### Source data
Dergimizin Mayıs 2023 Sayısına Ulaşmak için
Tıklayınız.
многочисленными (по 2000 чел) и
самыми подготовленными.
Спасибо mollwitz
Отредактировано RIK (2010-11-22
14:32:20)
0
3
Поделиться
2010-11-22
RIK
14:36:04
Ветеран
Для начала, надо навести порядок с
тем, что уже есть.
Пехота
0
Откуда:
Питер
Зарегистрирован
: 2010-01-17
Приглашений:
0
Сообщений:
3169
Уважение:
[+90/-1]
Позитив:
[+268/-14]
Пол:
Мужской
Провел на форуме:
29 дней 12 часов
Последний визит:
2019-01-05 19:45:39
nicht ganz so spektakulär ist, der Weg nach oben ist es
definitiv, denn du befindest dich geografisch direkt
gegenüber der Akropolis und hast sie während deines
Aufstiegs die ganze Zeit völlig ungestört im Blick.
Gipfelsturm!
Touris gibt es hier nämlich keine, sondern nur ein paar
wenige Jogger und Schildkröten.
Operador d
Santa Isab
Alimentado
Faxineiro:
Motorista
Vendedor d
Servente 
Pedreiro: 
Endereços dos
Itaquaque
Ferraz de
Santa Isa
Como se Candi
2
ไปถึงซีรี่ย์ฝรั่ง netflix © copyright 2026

==

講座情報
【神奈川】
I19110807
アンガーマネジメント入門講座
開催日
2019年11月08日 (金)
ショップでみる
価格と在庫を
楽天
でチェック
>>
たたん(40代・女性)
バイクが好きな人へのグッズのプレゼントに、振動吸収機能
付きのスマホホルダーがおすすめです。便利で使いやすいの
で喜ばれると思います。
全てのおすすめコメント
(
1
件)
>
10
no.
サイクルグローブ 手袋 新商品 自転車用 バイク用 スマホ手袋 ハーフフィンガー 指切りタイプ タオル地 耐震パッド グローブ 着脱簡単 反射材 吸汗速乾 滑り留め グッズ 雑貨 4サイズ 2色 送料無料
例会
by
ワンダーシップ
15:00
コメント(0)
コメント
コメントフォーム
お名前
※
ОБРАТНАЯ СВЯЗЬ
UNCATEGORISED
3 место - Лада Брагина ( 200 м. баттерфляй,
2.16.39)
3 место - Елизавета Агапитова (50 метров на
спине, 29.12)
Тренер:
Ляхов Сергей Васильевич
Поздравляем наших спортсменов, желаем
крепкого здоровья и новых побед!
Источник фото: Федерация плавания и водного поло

---

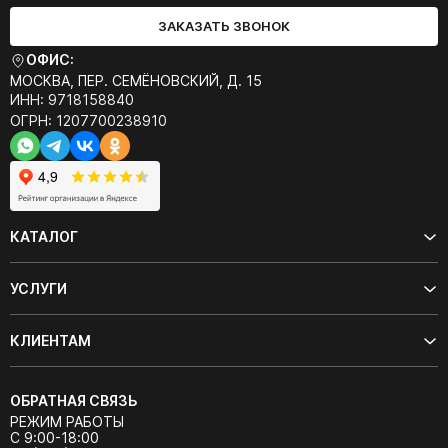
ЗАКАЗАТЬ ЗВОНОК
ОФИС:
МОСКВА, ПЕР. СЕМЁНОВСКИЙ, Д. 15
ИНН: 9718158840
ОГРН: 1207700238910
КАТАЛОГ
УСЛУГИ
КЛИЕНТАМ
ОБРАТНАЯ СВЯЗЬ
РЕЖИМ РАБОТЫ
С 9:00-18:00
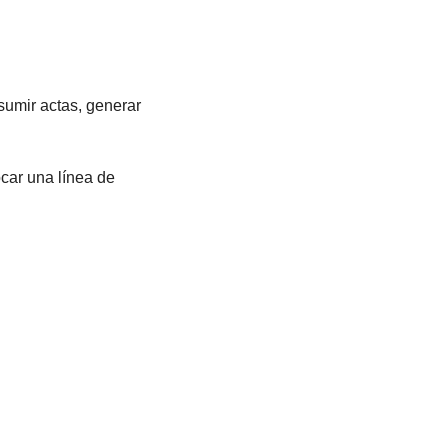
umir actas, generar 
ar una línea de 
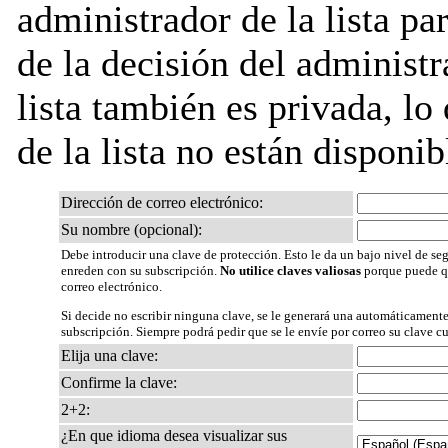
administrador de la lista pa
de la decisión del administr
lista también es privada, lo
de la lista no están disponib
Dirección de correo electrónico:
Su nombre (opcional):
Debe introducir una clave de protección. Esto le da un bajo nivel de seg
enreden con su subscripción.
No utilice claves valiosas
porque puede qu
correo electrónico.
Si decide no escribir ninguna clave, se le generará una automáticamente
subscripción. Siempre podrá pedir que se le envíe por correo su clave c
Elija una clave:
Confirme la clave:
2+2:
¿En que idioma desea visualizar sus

### Task to complete
Filter the listing by the string "lista"; copy each matching line.

### Exercise response
administrador de la lista pa
lista también es privada, lo
de la lista no están disponib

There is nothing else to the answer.